2.   Create a client “to do checklist” – for example, a list of documents that clients should bring to the first meeting or gather together for a bankruptcy filing or preparation of an estate plan.  A client to do checklist will help you to market your practice because it makes clients’ lives easier.  Going through a bankruptcy or preparing an estate plan is stressful enough for busy clients; it’s even more stressful if they need to keep providing additional information because they forgot to write down a particular item that is required.  Clients will appreciate a checklist that they can work from and they’ll appreciate it even more if you offer it on your website and in both paper and computerized format, so that they don’t have to keep calling for another copy if they lose the list.  Satisfied clients will provide positive testimonials, which if accurate and sincere, are one of the most effective ways to attract new clients.

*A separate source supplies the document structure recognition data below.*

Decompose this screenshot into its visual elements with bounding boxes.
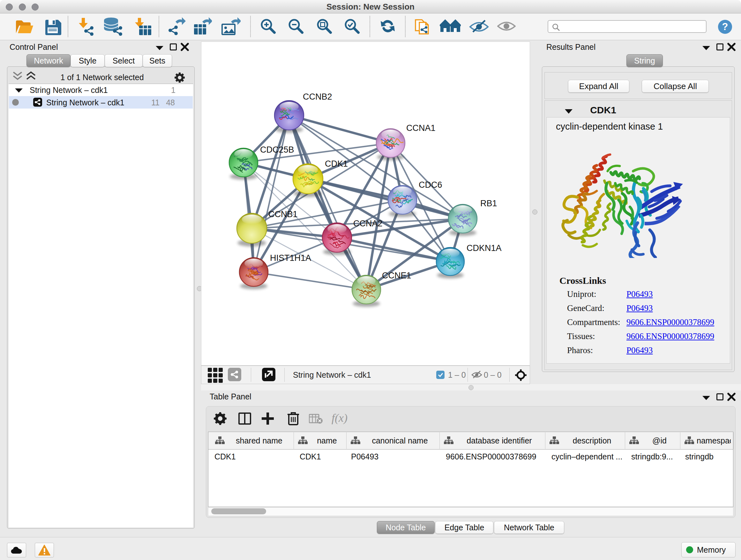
svg-text:CDK1: CDK1 <box>325 159 348 169</box>
svg-text:CDC25B: CDC25B <box>260 145 294 154</box>
svg-text:CDC6: CDC6 <box>419 180 442 190</box>
svg-text:CDKN1A: CDKN1A <box>467 243 502 253</box>
svg-text:RB1: RB1 <box>480 199 497 208</box>
svg-text:CCNE1: CCNE1 <box>382 271 411 280</box>
svg-text:HIST1H1A: HIST1H1A <box>270 253 311 263</box>
svg-text:CCNA1: CCNA1 <box>406 123 435 133</box>
svg-text:CCNB1: CCNB1 <box>268 209 298 219</box>
svg-text:CCNB2: CCNB2 <box>303 92 332 102</box>
svg-text:CCNA2: CCNA2 <box>353 219 383 228</box>
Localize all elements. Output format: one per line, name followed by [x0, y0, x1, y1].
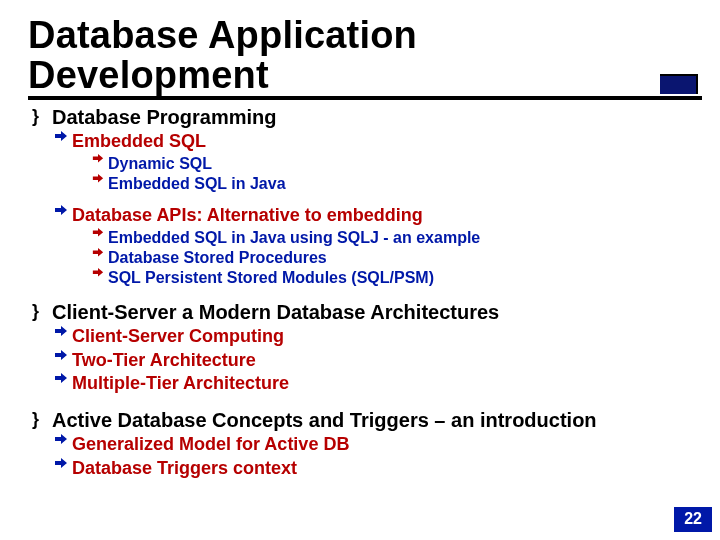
level1-label: Client-Server a Modern Database Architec… — [52, 301, 692, 324]
title-line-1: Database Application — [28, 14, 417, 56]
arrow-right-icon — [54, 350, 72, 364]
section: } Active Database Concepts and Triggers … — [32, 409, 692, 479]
section: } Client-Server a Modern Database Archit… — [32, 301, 692, 395]
outline-level-1: } Active Database Concepts and Triggers … — [32, 409, 692, 432]
brace-bullet-icon: } — [32, 106, 52, 128]
level2-label: Multiple-Tier Architecture — [72, 373, 692, 395]
level3-label: Embedded SQL in Java — [108, 174, 692, 193]
section: } Database Programming Embedded SQL Dyna… — [32, 106, 692, 287]
outline-level-2: Database APIs: Alternative to embedding — [32, 205, 692, 227]
outline-level-2: Generalized Model for Active DB — [32, 434, 692, 456]
outline-level-2: Client-Server Computing — [32, 326, 692, 348]
level2-label: Generalized Model for Active DB — [72, 434, 692, 456]
level1-label: Active Database Concepts and Triggers – … — [52, 409, 692, 432]
level1-label: Database Programming — [52, 106, 692, 129]
outline-level-2: Two-Tier Architecture — [32, 350, 692, 372]
arrow-right-icon — [54, 373, 72, 387]
page-number-value: 22 — [684, 510, 702, 527]
level3-label: SQL Persistent Stored Modules (SQL/PSM) — [108, 268, 692, 287]
arrow-right-icon — [54, 205, 72, 219]
level2-label: Two-Tier Architecture — [72, 350, 692, 372]
arrow-right-icon — [54, 458, 72, 472]
outline-level-3: Embedded SQL in Java — [32, 174, 692, 193]
level3-label: Embedded SQL in Java using SQLJ - an exa… — [108, 228, 692, 247]
level2-label: Database Triggers context — [72, 458, 692, 480]
outline-level-1: } Database Programming — [32, 106, 692, 129]
arrow-right-icon — [92, 248, 108, 260]
outline-level-2: Database Triggers context — [32, 458, 692, 480]
outline-level-3: Database Stored Procedures — [32, 248, 692, 267]
level3-label: Dynamic SQL — [108, 154, 692, 173]
arrow-right-icon — [54, 434, 72, 448]
page-number: 22 — [674, 507, 712, 532]
arrow-right-icon — [92, 154, 108, 166]
level2-label: Embedded SQL — [72, 131, 692, 153]
level2-label: Database APIs: Alternative to embedding — [72, 205, 692, 227]
level2-label: Client-Server Computing — [72, 326, 692, 348]
brace-bullet-icon: } — [32, 301, 52, 323]
arrow-right-icon — [54, 326, 72, 340]
title-line-2: Development — [28, 54, 269, 96]
slide: Database Application Development } Datab… — [0, 0, 720, 540]
outline-level-2: Multiple-Tier Architecture — [32, 373, 692, 395]
arrow-right-icon — [92, 268, 108, 280]
outline-level-1: } Client-Server a Modern Database Archit… — [32, 301, 692, 324]
slide-title: Database Application Development — [28, 16, 417, 96]
level3-label: Database Stored Procedures — [108, 248, 692, 267]
accent-box — [660, 74, 698, 94]
outline-level-2: Embedded SQL — [32, 131, 692, 153]
outline-level-3: Embedded SQL in Java using SQLJ - an exa… — [32, 228, 692, 247]
outline-level-3: SQL Persistent Stored Modules (SQL/PSM) — [32, 268, 692, 287]
outline-level-3: Dynamic SQL — [32, 154, 692, 173]
slide-body: } Database Programming Embedded SQL Dyna… — [32, 100, 692, 479]
arrow-right-icon — [92, 228, 108, 240]
arrow-right-icon — [92, 174, 108, 186]
brace-bullet-icon: } — [32, 409, 52, 431]
arrow-right-icon — [54, 131, 72, 145]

3.  Create a post-engagement checklist for clients to use after you’ve finished the matter for which you were retained. Even after you’ve finished a case for a client, there are still matters for which they are responsible, or that may trigger further legal action.  For example, even after an incorporation is complete, the client retains responsibility for filing annual reports and other documents to keep the corporation in good standing.  Creating a checklist of these post-representation matters will help the client avoid problems down the line.  And if you put the checklist on your law firm letterhead (or if you’re feeling particularly ambitious, create a branded mobile app for a client to download a checklist on his or her phone), clients can always get in touch with you for follow up questions or problems.

For other matters – like a bankruptcy discharge or a divorce and child custody agreement – you’ll want to create a checklist to help clients determine whether they need further assistance.  For example, after a bankruptcy, clients shouldn’t be getting calls from creditors whose debts were already discharged – and if they do, they should call you.  Likewise, for divorce matters, a lawyer might identify a list of events – such as loss of a job or an ex-spouse’s remarriage or relocation – that may trigger the filing of modification petitions.

Checklists are an ideal marketing tool:  they educate clients and enable lawyers to serve them more effectively.  Checklists aren’t as flashy as a T.V. commercial or even a fancy website, but they’re inexpensive and most of all, something that lawyers should be creating for their practices anyway.  So when you get around to making a list of the tools that you want to use to market your practice, be sure to include the humble checklist.